It was hard to find a pair of non-rolling eyes when the concept of Warm Bodies was first said out loud. A zombie romantic comedy? Either it’s an earnest, poorly thought out attempt to capitalize on the combined popularity of zombies and Twilight, or it’s a joke, plain and simple, and will probably be of “Scary Movie 6″ quality at best.
As it turns out, the films is neither. It’s based on a book by Isaac Marion that examines a question that few, if any, zombie stories ever bother to address. What if zombies could become human again?
There’s always talk of a cure, but no one ever actually finds one. Maybe they were looking in all the wrong places, maybe all the zombies needed was to be treated a little bit…human again.
That’s the core concept behind Warm Bodies, a film that can be officially declared as another zombie comedy success in the wake of new era classics like Shaun of the Dead and Zombieland. But this film isn’t about the comedic decapitating of the living dead. With a PG-13 rating, there’s little blood at all.
Just one little drop on his shirt there.
Rather we’re put in the shoes of one of the undead, a young zombie named R….something (Nicholas Hoult). He can’t remember, so R it is. Through internal narration, we hear what it’s like to be a zombie, to shuffle around aimlessly without the ability to communicate. R has a friend named M (Rob Corddry), but the extent of their conversations are maybe one word at best. “Hungry,” in one case.
The film breaks the bounds of traditional zombie lore by allowing R to speak. At first he can only manage a word or two, but from his internal thoughts, we realize that he’s got a fully functioning brain. He just can’t express that, and still has an uncontrollable hunger for human flesh.

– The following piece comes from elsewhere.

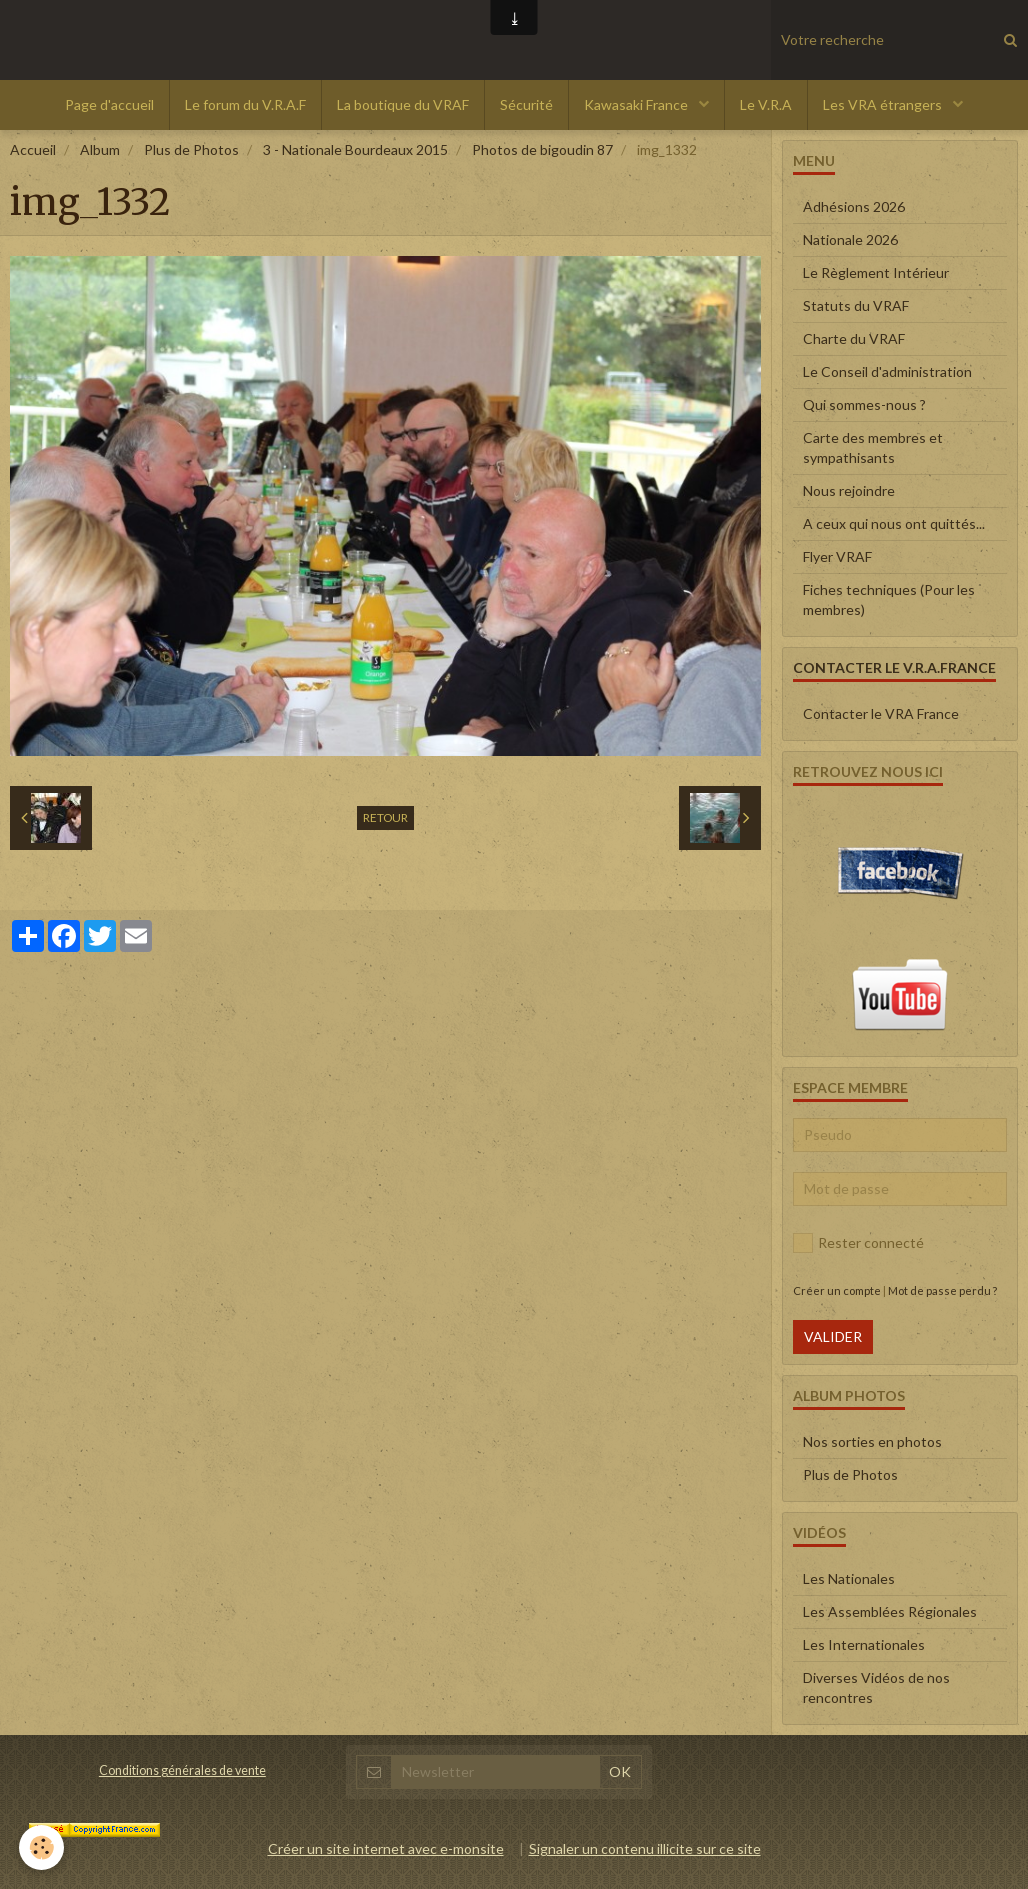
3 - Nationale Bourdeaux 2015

One fine day R is wandering around with his zombie posse when he comes across a ground of human survivors. His pack attacks, and both sides take loses, with R ending up feasting on the brains of a young man named Perry (Dave Franco). Here we learn another tip about zombies in this universe. When you eat brains, you get to live through some of that person’s memories like you’re taking a psychotropic drug. As R munches on Perry’s cerebral cortex, he meets Julie, the boy’s girlfriend who happens to be a few feet away, frozen in terror.
It instills R with a desire to protect Julie (Teresa Palmer), and from his internal monologue, we learn of his developing crush on her. He smears zombie goop on her and escorts her safely back to zombie HQ at the local airport. There, they both discover that as their relationship grows, so does R’s ability to become vaguely human again.
Zombie purists may not appreciate the film because of its many egregious violations of traditional zombie rules. R has a functioning brain (albeit with a bit of memory loss), learns to speak rather quickly and collects and plays records in his airplane bedroom. Dawn of the Dead this not, and in truth, few of the zombies even look all that decrepit. Most just seem like they just woke up after long night of partying.
But that all plays into the central idea of the film. This concept that the world can be saved through love, not bullets. It’s cheesy sure, but the film is funny, and has some genuine emotion to it. It’s a fresh look at a world we thought we knew at this point, and the only zombie film I’ve seen that dares to do something truly different with the concept.
“Sooo, any girls in your life?”
The film owes much to its director Jonathan Levine, who is quite adept at finding the heart in deadly situations as he did with his previous cancer comedy, 50/50. And Nicholas Hoult is simply fantastic as R, somehow managing to have great comedic timing despite his limited vocabulary. It’s hard work creating a zombie a girl might actually have a crush on, but Hoult is more than up to the task, blending scary and adorable using just the right proportions.
It’s just nice to see something different out of a genre that’s being done to death at the moment (no pun intended). No, it might not meet your daily serving of gore quota, but it’s a pretty fantastic little film that may end up warming your own human heart a little bit.